年金暮らしの88歳の母が急逝し、遺品整理で3冊の預金通帳を見つけた58歳の次女。几帳面だった母の通帳の残高が合計80万円しかなかったことに、ただならぬ不審感を抱きます。取引履歴の確認から発覚した不自然な引き出しと、残された3姉妹に待ち受けていたものとは……。親の財産管理に潜むリスクと相続問題について、弁護士法人山村法律事務所の代表弁護士・山村暢彦氏が解説します。
※画像はイメージです/PIXTA
「嘘でしょ?少なすぎる」…年金暮らしの88歳母が遺した「3冊の預金通帳」の残高は合計80万円。3姉妹・58歳次女が抱いた〈ただならぬ不審感〉の裏側【弁護士が解説】
「こんなに少ないはずない…」几帳面だった母の通帳残高はわずか80万円
「嘘でしょ、こんなに少ないはずない……」
3姉妹の次女のユミコさん(仮名・58歳)は、実家の片付けで見つけた3冊の預金通帳を見つめ、ある違和感を覚えていました。

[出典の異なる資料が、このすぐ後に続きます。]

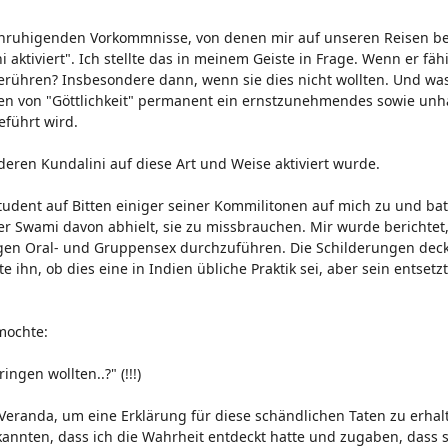
eunruhigenden Vorkommnisse, von denen mir auf unseren Reisen be
ktiviert". Ich stellte das in meinem Geiste in Frage. Wenn er fähi
erühren? Insbesondere dann, wenn sie dies nicht wollten. Und wa
amen von "Göttlichkeit" permanent ein ernstzunehmendes sowie unh
führt wird.
eren Kundalini auf diese Art und Weise aktiviert wurde.
tudent auf Bitten einiger seiner Kommilitonen auf mich zu und ba
er Swami davon abhielt, sie zu missbrauchen. Mir wurde berichtet,
ungen Oral- und Gruppensex durchzuführen. Die Schilderungen deck
 ihn, ob dies eine in Indien übliche Praktik sei, aber sein entsetzte
rmochte:
ngen wollten..?" (!!!)
Veranda, um eine Erklärung für diese schändlichen Taten zu erha
rkannten, dass ich die Wahrheit entdeckt hatte und zugaben, dass s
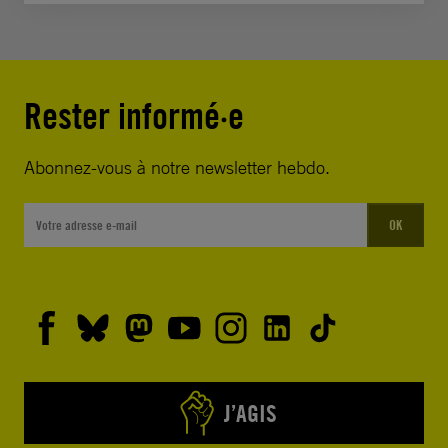
Rester informé·e
Abonnez-vous à notre newsletter hebdo.
OK
J’AGIS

先日、一人暮らしをしていた88歳の母が突然倒れました。脳梗塞と診断され、入院後わずか1ヵ月で亡くなりました。母の世話は、車で30分ほどの距離に住むユミコさんが一手に引き受けていました。
葬儀には、遠方に住む長女(61歳)と三女(55歳)も駆けつけました。
しかしその後、遺品整理で見つけた母の通帳を記帳したユミコさんは目を疑いました。3冊合わせても、残高がたった80万円しかなかったのです。
母は几帳面な性格で、年金や生活費をきっちりと管理していました。生前、「200万円はユミコのために取ってあるからね」と漏らしていたことからも、現実の残高とあまりにも食い違っていることが引っかかっていました。
不審に思ったユミコさんが取引履歴を確認すると、母が入院した直後から、ATMで10万円、30万円、50万円と立て続けに現金が引き出された形跡がありました。入院中の母が自分で引き出せるはずがありません。
「ねえ、お母さんの通帳から、入院中に何度もお金が引き出されているんだけど……」
実家に集まった際、姉と妹に問いかけると、しばらく沈黙が流れました。